Camping for Christ
This article, and a complimentary one to appear next month, was written out of the much experience of brother Kenneth Baird as Director of the children’s camp at the Rocky Mountain Summer Conference, Estes Park, Colorado, U.S.A.
Within the range of the memory of many Christians there was a time when tent meetings were the most effective way of reaching the unsaved, especially in new areas.
Certainly one of the factors that marked the decline of tent work was the insistent noise of some groups who continued meetings far into the night until city fathers became reluctant to grant authority for tent meetings. The writer was frankly told on one occasion that as far as he was personally concerned permission for tent services could be granted, but in order to be fair and consistent and in order to eliminate certain noisy demonstrations, no group was permitted to have tent meetings in that city.
Before World War II, and for a few years following when the scarcity of materials hindered the building of television stations and receivers, extended series of gospel meetings in halls and chapels were often successful in the numbers attending and in the souls won for the Lord.
Eventually, as television facilities increased, a corresponding decrease in public response to any kind of meetings became sadly apparent. The general attitude is, why should people be expected to leave the warmth and the comfort of their own living rooms to go to a gospel meeting to which they are already indifferent when by staying at home they may enjoy the best acting and professional talent that money can purchase?
Perhaps television should not be blamed for all the spiritual lapse of our day of material prosperity, but it is our considered opinion that it is the greatest single factor in the declension.
The foregoing is not to infer that tent meetings or gospel campaigns in assembly quarters cannot still be relatively successful under certain circumstances, but successful efforts along these lines seem to be the exceptions and not the rules. One could hope that the recent television scandals under investigation would cause the pendulum to swing the other way and turn the public interest against the obvious sham and deceit to that which would profit for Eternity.
Present Collective Efforts
One of the cardinal rules of the good fisherman is to change his methods and lures when the fish are not biting. Since the Lord referred to His own as fishermen, we do well to adjust our methods to the situation at hand, and to consider, for example, the opportunities that await us in Bible Camps.
A Confederate general, Nathan Bedford Forrest, who served in the cavalry during the war between the States, when asked the secret of victory is said to have made his famous reply, “To git thar the fustest with the mostest men.” No more important application could possibly be made of such strategy than in the reaching of children with the gospel.
The story is told of a servant of the Lord who came home from meetings with a good report. “Four and a half persons were saved “ he said. “What do you mean?” He was asked by his friends. “Did four adults and a child get saved?” “No,” was his reply, “four children and one adult!” The mature person’s life was already half spent, but the lives of the children were still before them, lives that could be yielded to the service of the Lord Jesus.

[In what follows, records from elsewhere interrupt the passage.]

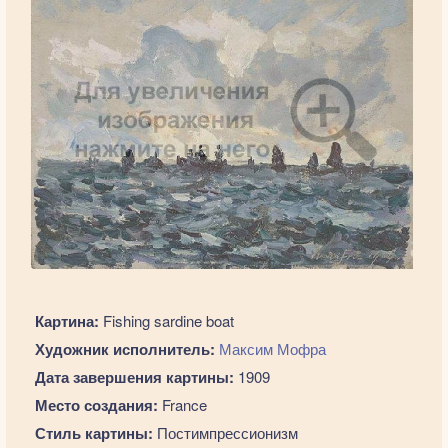
Картина:
Fishing sardine boat
Художник исполнитель:
Максим Мофра
Дата завершения картины:
1909
Место создания:
France
Стиль картины:
Постимпрессионизм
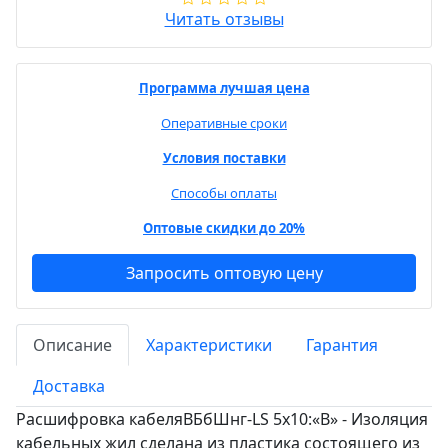
Читать отзывы
Программа лучшая цена
Оперативные сроки
Условия поставки
Способы оплаты
Оптовые скидки до 20%
Запросить оптовую цену
Описание
Характеристики
Гарантия
Доставка
Расшифровка кабеляВБбШнг-LS 5х10:«В» - Изоляция
кабельных жил сделана из пластика состоящего из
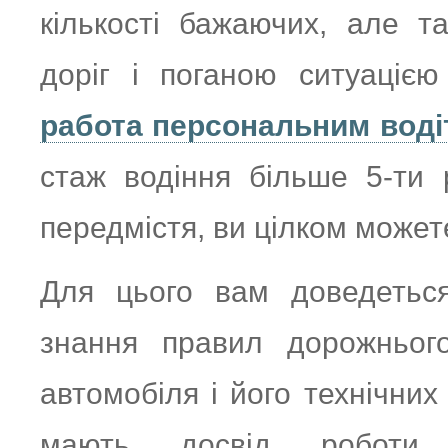
кількості бажаючих, але т
доріг і поганою ситуаціє
работа персональним воді
стаж водіння більше 5-ти 
передмістя, ви цілком может
Для цього вам доведеться
знання правил дорожнього
автомобіля і його технічних
мають досвід роботи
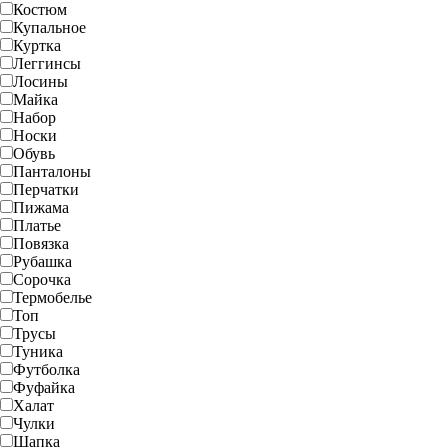
Костюм
Купальное
Куртка
Леггинсы
Лосины
Майка
Набор
Носки
Обувь
Панталоны
Перчатки
Пижама
Платье
Повязка
Рубашка
Сорочка
Термобелье
Топ
Трусы
Туника
Футболка
Фуфайка
Халат
Чулки
Шапка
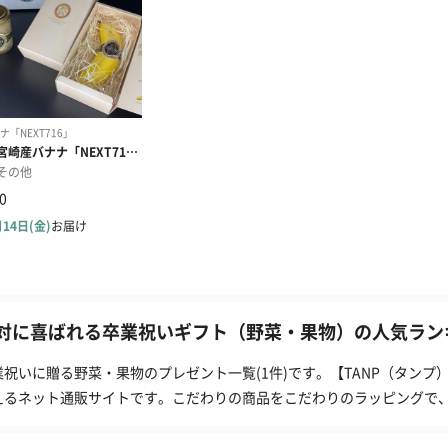
対に喜ばれる卒業祝いギフト（野菜・果物）の人気ランキ
業祝いに贈る野菜・果物のプレゼント一覧(1件)です。【TANP（タン
えるネット通販サイトです。こだわりの商品をこだわりのラッピングで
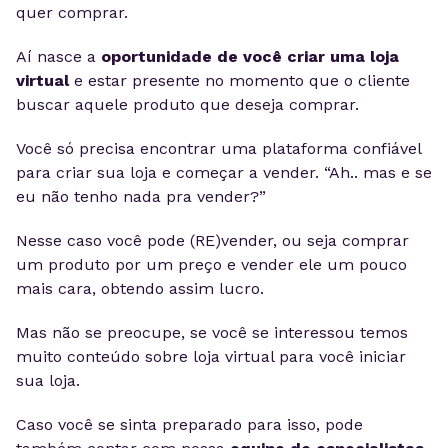
quer comprar.
Aí nasce a
oportunidade de você criar uma loja
virtual
e estar presente no momento que o cliente
buscar aquele produto que deseja comprar.
Você só precisa encontrar uma plataforma confiável
para criar sua loja e começar a vender. “Ah.. mas e se
eu não tenho nada pra vender?”
Nesse caso você pode (RE)vender, ou seja comprar
um produto por um preço e vender ele um pouco
mais cara, obtendo assim lucro.
Mas não se preocupe, se você se interessou temos
muito conteúdo sobre loja virtual para você iniciar
sua loja.
Caso você se sinta preparado para isso, pode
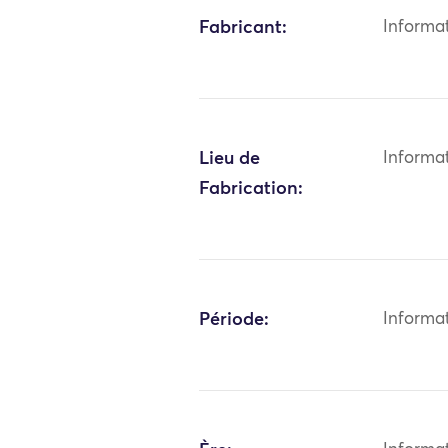
Fabricant:
Informa
Lieu de
Informa
Fabrication:
Période:
Informa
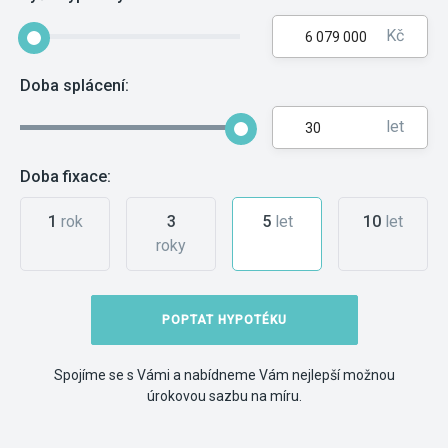
Kč
Doba splácení:
let
Doba fixace:
1
rok
3
5
let
10
let
roky
POPTAT HYPOTÉKU
Spojíme se s Vámi a nabídneme Vám nejlepší možnou
úrokovou sazbu na míru.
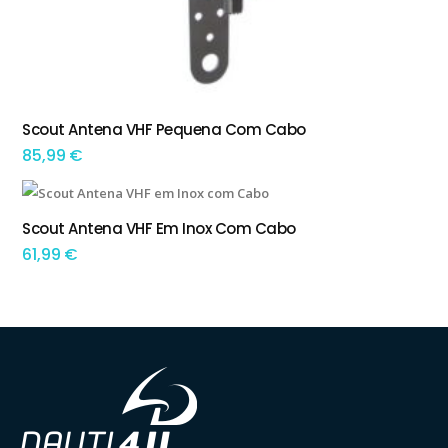
Scout Antena VHF Pequena Com Cabo
ADICIONAR
85,99
€
Scout Antena VHF Em Inox Com Cabo
ADICIONAR
61,99
€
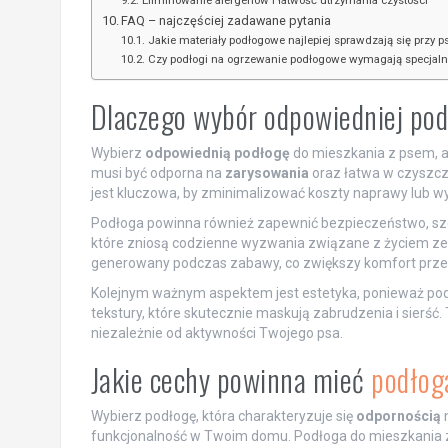
Eliminowanie alergenów i łatwość utrzymania czystości
FAQ – najczęściej zadawane pytania
Jakie materiały podłogowe najlepiej sprawdzają się przy p
Czy podłogi na ogrzewanie podłogowe wymagają specjal
Dlaczego wybór odpowiedniej pod
Wybierz
odpowiednią podłogę
do mieszkania z psem, 
musi być odporna na
zarysowania
oraz łatwa w czyszcze
jest kluczowa, by zminimalizować koszty naprawy lub w
Podłoga powinna również zapewnić bezpieczeństwo, szcz
które zniosą codzienne wyzwania związane z życiem ze
generowany podczas zabawy, co zwiększy komfort prze
Kolejnym ważnym aspektem jest estetyka, ponieważ pod
tekstury, które skutecznie maskują zabrudzenia i sierść
niezależnie od aktywności Twojego psa.
Jakie cechy powinna mieć
podłog
Wybierz podłogę, która charakteryzuje się
odpornością
n
funkcjonalność w Twoim domu. Podłoga do mieszkania 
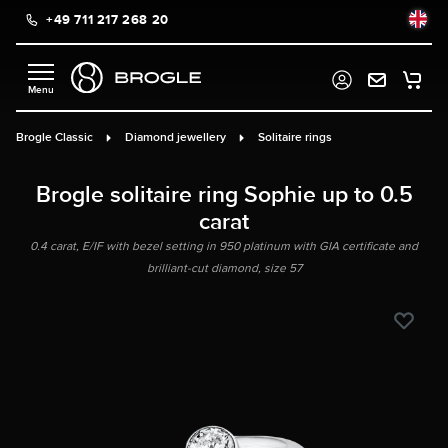
+49 711 217 268 20
in content
Brogle Classic
Diamond jewellery
Solitaire rings
Brogle solitaire ring Sophie up to 0.5
carat
0.4 carat, E/IF with bezel setting in 950 platinum with GIA certificate and
brilliant-cut diamond, size 57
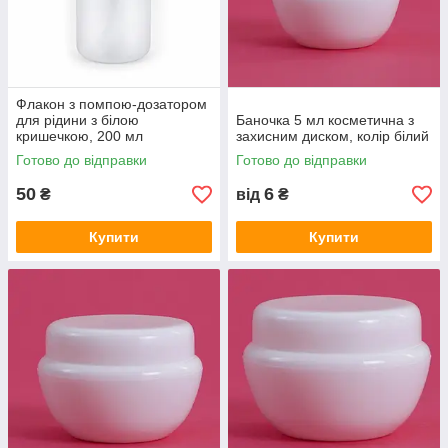
Флакон з помпою-дозатором
для рідини з білою
Баночка 5 мл косметична з
кришечкою, 200 мл
захисним диском, колір білий
Готово до відправки
Готово до відправки
50
6
₴
від
₴
Купити
Купити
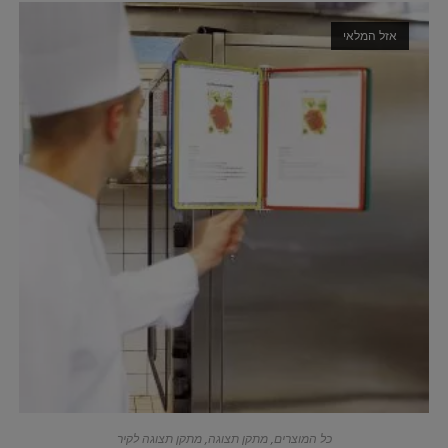
אזל המלאי
כל המוצרים
,
מתקן תצוגה
,
מתקן תצוגה לקיר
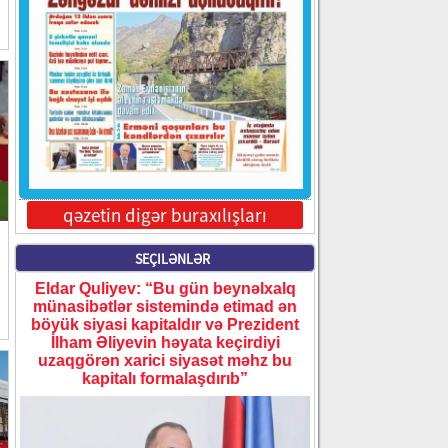
qəzetin digər buraxılışları
SEÇILƏNLƏR
Eldar Quliyev: “Bu gün beynəlxalq
münasibətlər sistemində etimad ən
böyük siyasi kapitaldır və Prezident
İlham Əliyevin həyata keçirdiyi
uzaqgörən xarici siyasət məhz bu
kapitalı formalaşdırıb”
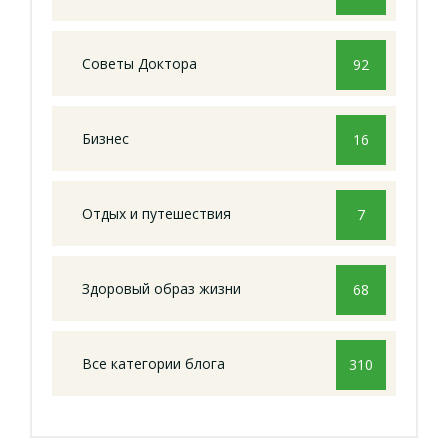
Советы Доктора
92
Бизнес
16
Отдых и путешествия
7
Здоровый образ жизни
68
Все категории блога
310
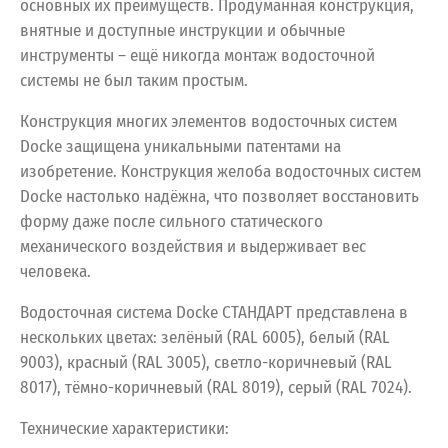
основных их преимуществ. Продуманная конструкция,
внятные и доступные инструкции и обычные
инструменты – ещё никогда монтаж водосточной
системы не был таким простым.
Конструкция многих элементов водосточных систем
Docke защищена уникальными патентами на
изобретение. Конструкция желоба водосточных систем
Docke настолько надёжна, что позволяет восстановить
форму даже после сильного статического
механического воздействия и выдерживает вес
человека.
Водосточная
система
Docke
СТАНДАРТ
представлена
в
нескольких
цветах:
зелёный
(RAL
6005),
белый
(RAL
9003),
красный
(RAL
3005),
светло-коричневый
(RAL
8017),
тёмно-коричневый
(RAL
8019),
серый
(RAL
7024).
Технические
характеристики:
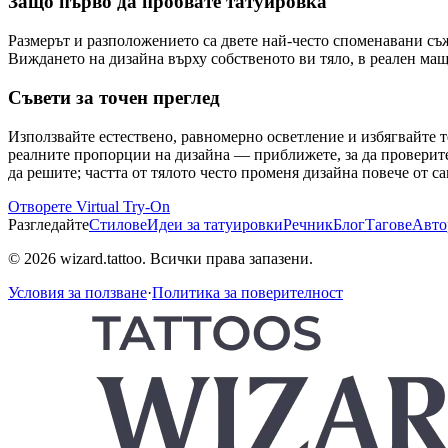
Защо първо да пробвате татуировка
Размерът и разположението са двете най-често споменавани съжа
Виждането на дизайна върху собственото ви тяло, в реален мащ
Съвети за точен преглед
Използвайте естествено, равномерно осветление и избягвайте 
реалните пропорции на дизайна — приближете, за да проверите 
да решите; частта от тялото често променя дизайна повече от с
Отворете Virtual Try-On
Разгледайте
Стилове
Идеи за татуировки
Речник
Блог
Тагове
Авто
© 2026 wizard.tattoo. Всички права запазени.
Условия за ползване
·
Политика за поверителност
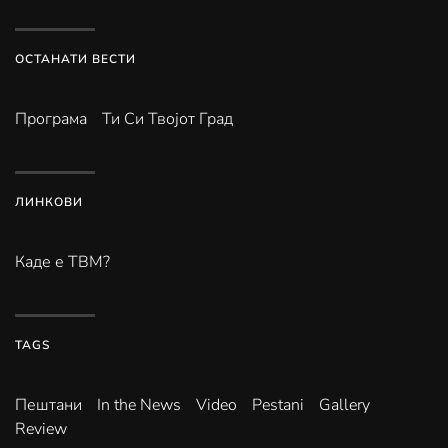
ОСТАНАТИ ВЕСТИ
Програма
Ти Си Твојот Град
ЛИНКОВИ
Каде е ТВМ?
TAGS
Пештани
In the News
Video
Pestani
Gallery
Review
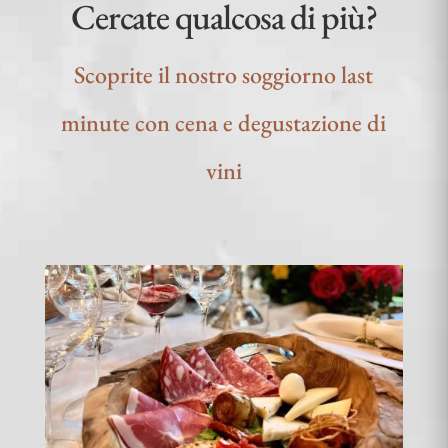
Cercate qualcosa di più?
Scoprite il nostro soggiorno last
minute con cena e degustazione di
vini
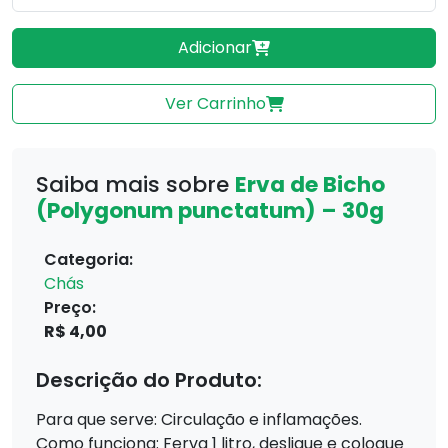
Adicionar
Ver Carrinho
Saiba mais sobre
Erva de Bicho
(Polygonum punctatum) – 30g
Categoria:
Chás
Preço:
R$ 4,00
Descrição do Produto:
Para que serve: Circulação e inflamações.
Como funciona: Ferva 1 litro, desligue e coloque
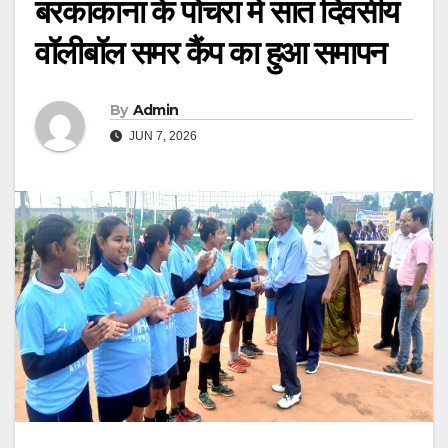
बरकाकाना के पोचरा में सात दिवसीय
वॉलीबॉल समर कैंप का हुआ समापन
By
Admin
JUN 7, 2026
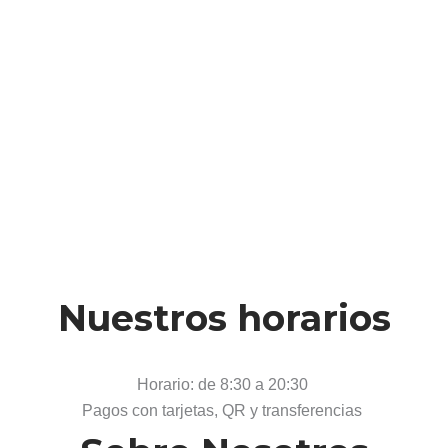
Nuestros horarios
Horario: de 8:30 a 20:30
Pagos con tarjetas, QR y transferencias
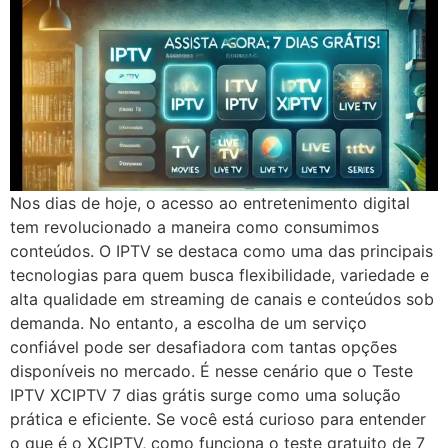
Nos dias de hoje, o acesso ao entretenimento digital
tem revolucionado a maneira como consumimos
conteúdos. O IPTV se destaca como uma das principais
tecnologias para quem busca flexibilidade, variedade e
alta qualidade em streaming de canais e conteúdos sob
demanda. No entanto, a escolha de um serviço
confiável pode ser desafiadora com tantas opções
disponíveis no mercado. É nesse cenário que o Teste
IPTV XCIPTV 7 dias grátis surge como uma solução
prática e eficiente. Se você está curioso para entender
o que é o XCIPTV, como funciona o teste gratuito de 7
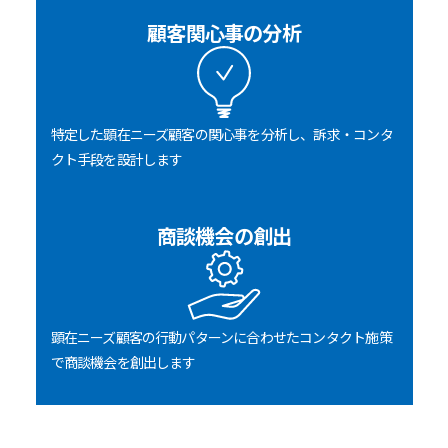
顧客関心事の分析
特定した顕在ニーズ顧客の関心事を分析し、訴求・コンタ
クト手段を設計します
商談機会の創出
顕在ニーズ顧客の行動パターンに合わせたコンタクト施策
で商談機会を創出します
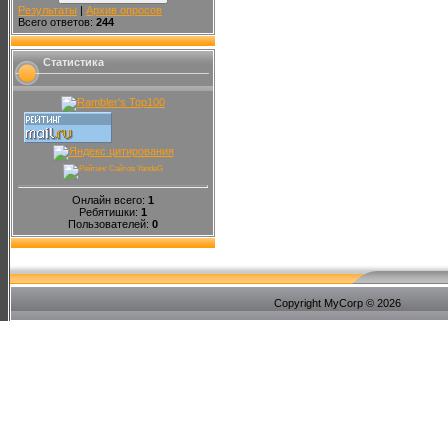
Результаты
|
Архив опросов
Всего ответов:
244
Статистика
Онлайн всего:
1
Ребятишки:
1
Пользователей:
0
Copyright MyCorp © 2026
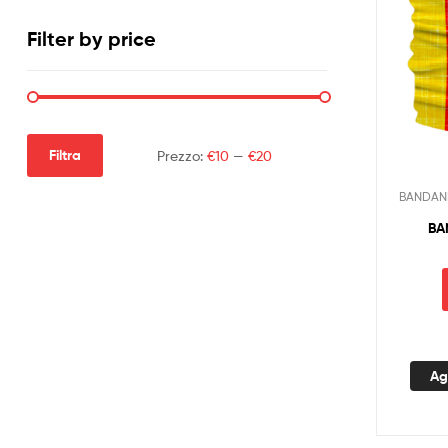
Filter by price
Filtra
Prezzo:
€10
—
€20
BANDAN
BA
Ag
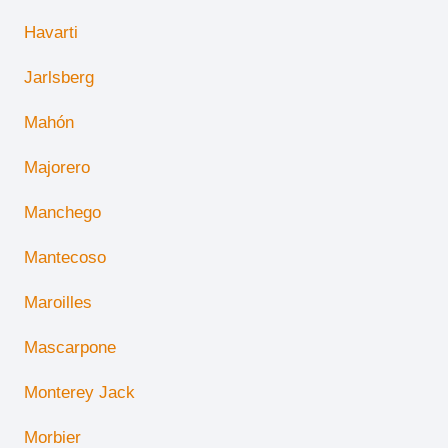
Havarti
Jarlsberg
Mahón
Majorero
Manchego
Mantecoso
Maroilles
Mascarpone
Monterey Jack
Morbier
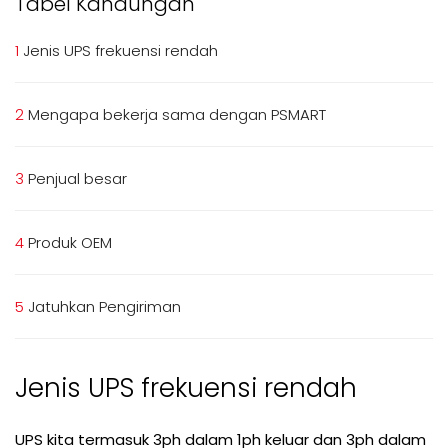
Tabel Kandungan
1
Jenis UPS frekuensi rendah
2
Mengapa bekerja sama dengan PSMART
3
Penjual besar
4
Produk OEM
5
Jatuhkan Pengiriman
Jenis UPS frekuensi rendah
UPS kita termasuk 3ph dalam 1ph keluar dan 3ph dalam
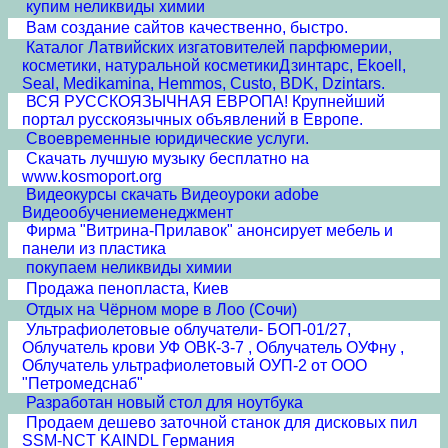
купим неликвиды химии
Вам создание сайтов качественно, быстро.
Каталог Латвийских изгатовителей парфюмерии,
косметики, натуральной косметикиДзинтарс, Ekoell,
Seal, Medikamina, Hemmos, Custo, BDK, Dzintars.
ВСЯ РУССКОЯЗЫЧНАЯ ЕВРОПА! Крупнейший
портал русскоязычных объявлений в Европе.
Своевременные юридические услуги.
Скачать лучшую музыку бесплатно на
www.kosmoport.org
Видеокурсы скачать Видеоуроки adobe
Видеообучениеменеджмент
Фирма "Витрина-Прилавок" анонсирует мебель и
панели из пластика
покупаем неликвиды химии
Продажа пенопласта, Киев
Отдых на Чёрном море в Лоо (Сочи)
Ультрафиолетовые облучатели- БОП-01/27,
Облучатель крови УФ ОВК-3-7 , Облучатель ОУФну ,
Облучатель ультрафиолетовый ОУП-2 от ООО
"Петромедснаб"
Разработан новый стол для ноутбука
Продаем дешево заточной станок для дисковых пил
SSM-NCT KAINDL Германия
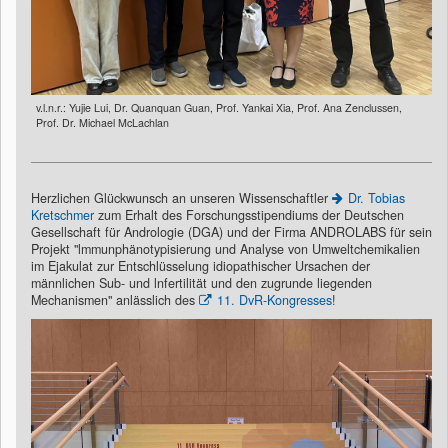
v.l.n.r.: Yujie Lui, Dr. Quanquan Guan, Prof. Yankai Xia, Prof. Ana Zenclussen,
Prof. Dr. Michael McLachlan
Herzlichen Glückwunsch an unseren Wissenschaftler
Dr. Tobias
Kretschmer
zum Erhalt des Forschungsstipendiums der Deutschen
Gesellschaft für Andrologie (DGA) und der Firma ANDROLABS für sein
Projekt "lmmunphänotypisierung und Analyse von Umweltchemikalien
im Ejakulat zur Entschlüsselung idiopathischer Ursachen der
männlichen Sub- und lnfertilität und den zugrunde liegenden
Mechanismen" anlässlich des
11. DvR-Kongresses
!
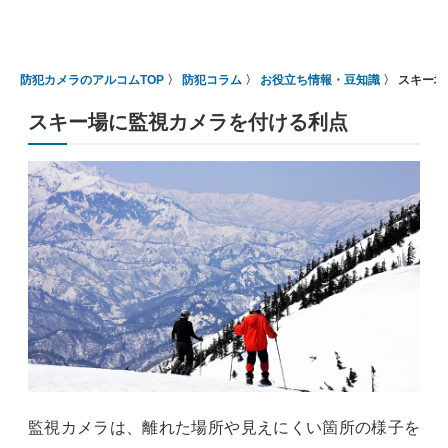
防犯カメラのアルコムTOP
防犯コラム
お役立ち情報・豆知識
スキー場
スキー場に監視カメラを付ける利点
監視カメラは、離れた場所や見えにくい箇所の様子を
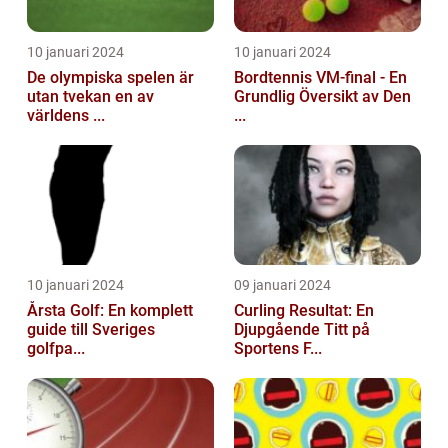
10 januari 2024
10 januari 2024
De olympiska spelen är
Bordtennis VM-final - En
utan tvekan en av
Grundlig Översikt av Den
världens ...
...
10 januari 2024
09 januari 2024
Årsta Golf: En komplett
Curling Resultat: En
guide till Sveriges
Djupgående Titt på
golfpa...
Sportens F...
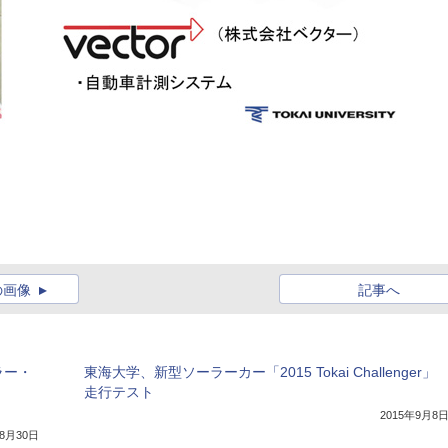
の画像
記事へ
ラー・
東海大学、新型ソーラーカー「2015 Tokai Challenger」
走行テスト
2015年9月8
年8月30日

It has been well said that when a child is saved, both a soul and a life are saved; however, when an elderly person is saved the soul is saved, but most of the life is lost. The salvation of an elderly person is a rightful cause for much rejoicing for he is indeed a “brand plucked out of the fire” (Zech. 3:2), but how much better are the olive plants (Psa. 128:3) whose lives of fruitfulness are still before them! There come to mind the examples of rejoicing over the salvation of an elderly person when only slight attention was paid to the salvation of a child whose life with its vast potentialities for good had been announced.
Above the recognition of the significance of the salvation of a child in the terms of glory brought to the Lord comes the realization that, if the child is not reached when young, he may never be reached at all! In Ecclesiastes 12:1, we read, “Remember now thy Creator in the days of thy youth, while the evil days come not, nor the years draw nigh, when thou shalt say, I have no pleasure in them.” Although this verse may also quite properly apply to our ability to serve the Lord in the vigour of our youth as compared with old age, the gospel application which is frequently given is not without good foundation.
Experience and statistics show that the overwhelming majority of those saved are saved a considerable time before they reach the age of twenty.
In the present, the fields “white already to harvest” have their counterpart surely in the lovely harvests of boys and girls awaiting to be gathered through the efforts of Bible Camps. Of all the collective efforts within the range of our memory this is the most fruitful and the most important. The Lord help us to make the most of this golden opportunity.
With a little reflection the reasons for much of the blessing in summer camp work becomes apparent, but with the much blessing there is a grave danger. We know that wherever the Lord is pleased to work we can be sure the devil will do his best to hinder that work. In another article we shall discuss further details of camp work among children, and some of the dangers which we must face.